Data records:
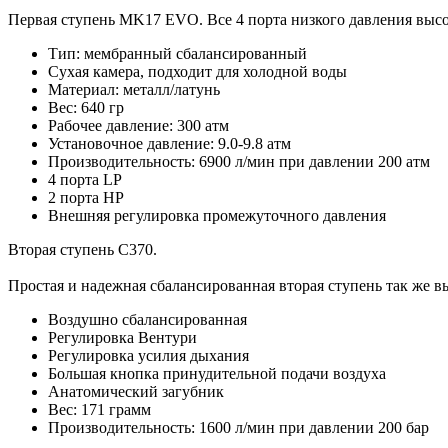
Первая ступень MK17 EVO. Все 4 порта низкого давления выс
Тип: мембранный сбалансированный
Сухая камера, подходит для холодной воды
Материал: металл/латунь
Вес: 640 гр
Рабочее давление: 300 атм
Установочное давление: 9.0-9.8 атм
Производительность: 6900 л/мин при давлении 200 атм
4 порта LP
2 порта HP
Внешняя регулировка промежуточного давления
Вторая ступень C370.
Простая и надежная сбалансированная вторая ступень так же 
Воздушно сбалансированная
Регулировка Вентури
Регулировка усилия дыхания
Большая кнопка принудительной подачи воздуха
Анатомический загубник
Вес: 171 грамм
Производительность: 1600 л/мин при давлении 200 бар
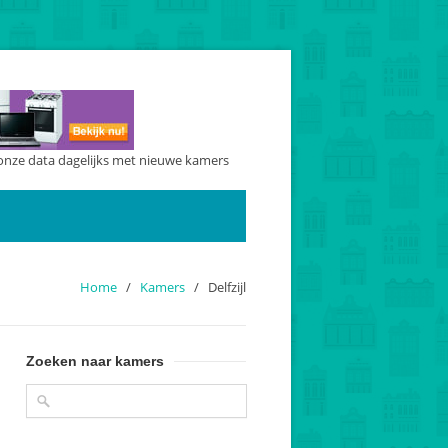
onze data dagelijks met nieuwe kamers
Home
/
Kamers
/
Delfzijl
Zoeken naar kamers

* **Task brief**: In the copy, include exactly the lines from the one containing "Анатомический загубник" through the last line of the records, and no pictures or other text.

* **Task output**:
Анатомический загубник
Вес: 171 грамм
Производительность: 1600 л/мин при давлении 200 бар
onze data dagelijks met nieuwe kamers
Home
/
Kamers
/
Delfzijl
Zoeken naar kamers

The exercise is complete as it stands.